● **Exercise requirements**
Which lines of the records contain the word "documents"? Copy each one.

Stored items

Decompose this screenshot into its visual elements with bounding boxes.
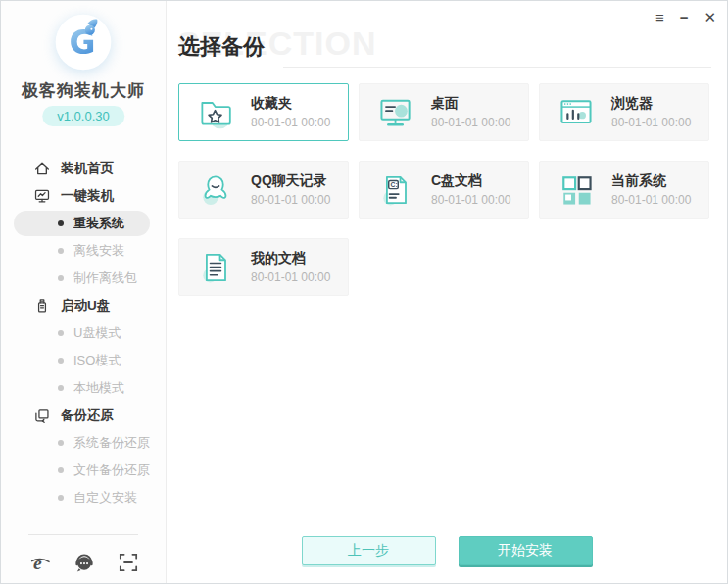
card-text: 我的文档80-01-01 00:00 bbox=[251, 250, 330, 283]
title-rule bbox=[283, 67, 711, 68]
card-label: 浏览器 bbox=[611, 95, 691, 111]
backup-card-favorites[interactable]: 收藏夹80-01-01 00:00 bbox=[178, 83, 349, 141]
sidebar-item-label: ISO模式 bbox=[73, 352, 121, 369]
sidebar-item-label: U盘模式 bbox=[73, 324, 121, 342]
sidebar-item-label: 装机首页 bbox=[61, 160, 114, 177]
sidebar-divider bbox=[28, 534, 138, 535]
backup-card-current-system[interactable]: 当前系统80-01-01 00:00 bbox=[539, 161, 709, 219]
sidebar-item-usb-mode[interactable]: U盘模式 bbox=[1, 319, 166, 347]
bullet-icon bbox=[58, 440, 64, 446]
sidebar-item-system-backup-restore[interactable]: 系统备份还原 bbox=[1, 429, 166, 457]
card-text: QQ聊天记录80-01-01 00:00 bbox=[251, 172, 330, 206]
card-label: 当前系统 bbox=[611, 172, 691, 188]
card-timestamp: 80-01-01 00:00 bbox=[611, 193, 691, 207]
sidebar-item-label: 制作离线包 bbox=[73, 269, 137, 287]
bullet-icon bbox=[58, 358, 64, 364]
my-documents-icon bbox=[196, 248, 235, 287]
scan-qr-icon[interactable] bbox=[117, 551, 140, 574]
backup-card-c-drive-documents[interactable]: C:C盘文档80-01-01 00:00 bbox=[359, 161, 529, 219]
card-timestamp: 80-01-01 00:00 bbox=[431, 193, 510, 207]
sidebar-item-label: 重装系统 bbox=[73, 215, 124, 232]
card-timestamp: 80-01-01 00:00 bbox=[251, 193, 330, 207]
bullet-icon bbox=[58, 495, 64, 501]
card-timestamp: 80-01-01 00:00 bbox=[251, 270, 330, 284]
sidebar-item-label: 一键装机 bbox=[61, 187, 114, 205]
card-timestamp: 80-01-01 00:00 bbox=[431, 116, 510, 129]
sidebar-item-label: 本地模式 bbox=[73, 379, 124, 397]
sidebar-item-label: 启动U盘 bbox=[61, 297, 110, 315]
card-timestamp: 80-01-01 00:00 bbox=[251, 116, 330, 129]
c-drive-doc-icon: C: bbox=[376, 170, 415, 210]
qq-penguin-icon bbox=[196, 170, 235, 210]
footer-buttons: 上一步 开始安装 bbox=[167, 536, 727, 565]
card-label: 收藏夹 bbox=[251, 95, 330, 111]
sidebar-item-label: 系统备份还原 bbox=[73, 434, 150, 452]
monitor-icon bbox=[33, 187, 51, 205]
sidebar-item-label: 自定义安装 bbox=[73, 489, 137, 507]
sidebar-item-boot-usb[interactable]: 启动U盘 bbox=[1, 292, 166, 319]
backup-card-desktop[interactable]: 桌面80-01-01 00:00 bbox=[359, 83, 529, 141]
bullet-icon bbox=[58, 248, 64, 254]
sidebar-item-home[interactable]: 装机首页 bbox=[1, 155, 166, 182]
backup-card-qq-chat-history[interactable]: QQ聊天记录80-01-01 00:00 bbox=[178, 161, 349, 219]
backup-cards-grid: 收藏夹80-01-01 00:00桌面80-01-01 00:00浏览器80-0… bbox=[178, 83, 709, 296]
start-install-button[interactable]: 开始安装 bbox=[459, 536, 593, 565]
version-badge: v1.0.0.30 bbox=[42, 106, 124, 126]
close-button[interactable]: ✕ bbox=[704, 9, 716, 26]
app-logo-dog-icon: G bbox=[52, 11, 115, 73]
bullet-icon bbox=[58, 467, 64, 473]
sidebar-item-label: 备份还原 bbox=[61, 407, 114, 424]
sidebar: G 极客狗装机大师 v1.0.0.30 装机首页一键装机重装系统离线安装制作离线… bbox=[1, 1, 167, 583]
card-text: 桌面80-01-01 00:00 bbox=[431, 95, 510, 128]
browser-window-icon bbox=[557, 93, 596, 132]
card-timestamp: 80-01-01 00:00 bbox=[611, 116, 691, 129]
sidebar-item-custom-install[interactable]: 自定义安装 bbox=[1, 484, 166, 511]
svg-text:C:: C: bbox=[391, 180, 398, 187]
app-name: 极客狗装机大师 bbox=[1, 79, 166, 102]
sidebar-item-local-mode[interactable]: 本地模式 bbox=[1, 374, 166, 402]
bullet-icon bbox=[58, 220, 64, 226]
card-label: 桌面 bbox=[431, 95, 510, 111]
folder-star-icon bbox=[196, 93, 235, 132]
card-text: 当前系统80-01-01 00:00 bbox=[611, 172, 691, 206]
page-title: 选择备份 bbox=[178, 32, 265, 62]
card-label: C盘文档 bbox=[431, 172, 510, 188]
usb-icon bbox=[33, 297, 51, 315]
sidebar-item-label: 文件备份还原 bbox=[73, 462, 150, 479]
restore-icon bbox=[33, 407, 51, 424]
backup-card-my-documents[interactable]: 我的文档80-01-01 00:00 bbox=[178, 238, 349, 296]
card-label: 我的文档 bbox=[251, 250, 330, 266]
card-text: C盘文档80-01-01 00:00 bbox=[431, 172, 510, 206]
menu-button[interactable]: ≡ bbox=[655, 9, 664, 26]
sidebar-item-label: 离线安装 bbox=[73, 242, 124, 260]
sidebar-nav: 装机首页一键装机重装系统离线安装制作离线包启动U盘U盘模式ISO模式本地模式备份… bbox=[1, 155, 166, 511]
sidebar-item-backup-restore[interactable]: 备份还原 bbox=[1, 402, 166, 429]
sidebar-item-reinstall-system[interactable]: 重装系统 bbox=[14, 211, 150, 236]
bullet-icon bbox=[58, 275, 64, 281]
sidebar-item-file-backup-restore[interactable]: 文件备份还原 bbox=[1, 457, 166, 484]
sidebar-item-iso-mode[interactable]: ISO模式 bbox=[1, 347, 166, 374]
card-text: 收藏夹80-01-01 00:00 bbox=[251, 95, 330, 128]
sidebar-item-offline-install[interactable]: 离线安装 bbox=[1, 237, 166, 265]
system-grid-icon bbox=[557, 170, 596, 210]
support-headset-icon[interactable] bbox=[73, 551, 96, 574]
bullet-icon bbox=[58, 385, 64, 391]
window-controls: ≡ − ✕ bbox=[655, 9, 716, 26]
ie-browser-icon[interactable]: e bbox=[28, 551, 52, 574]
prev-step-button[interactable]: 上一步 bbox=[302, 536, 436, 565]
sidebar-footer: e bbox=[28, 551, 140, 574]
sidebar-item-one-click-install[interactable]: 一键装机 bbox=[1, 182, 166, 210]
backup-card-browser[interactable]: 浏览器80-01-01 00:00 bbox=[539, 83, 709, 141]
card-label: QQ聊天记录 bbox=[251, 172, 330, 188]
minimize-button[interactable]: − bbox=[680, 9, 689, 26]
home-icon bbox=[33, 160, 51, 177]
card-text: 浏览器80-01-01 00:00 bbox=[611, 95, 691, 128]
sidebar-item-make-offline-package[interactable]: 制作离线包 bbox=[1, 265, 166, 292]
main-panel: ≡ − ✕ SELECTION 选择备份 收藏夹80-01-01 00:00桌面… bbox=[167, 1, 727, 583]
bullet-icon bbox=[58, 330, 64, 336]
desktop-icon bbox=[376, 93, 415, 132]
svg-text:e: e bbox=[33, 553, 42, 573]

● **Solution to the problem**
my-documents-icon bbox=[196, 248, 235, 287]
backup-card-c-drive-documents[interactable]: C:C盘文档80-01-01 00:00 bbox=[359, 161, 529, 219]
backup-card-my-documents[interactable]: 我的文档80-01-01 00:00 bbox=[178, 238, 349, 296]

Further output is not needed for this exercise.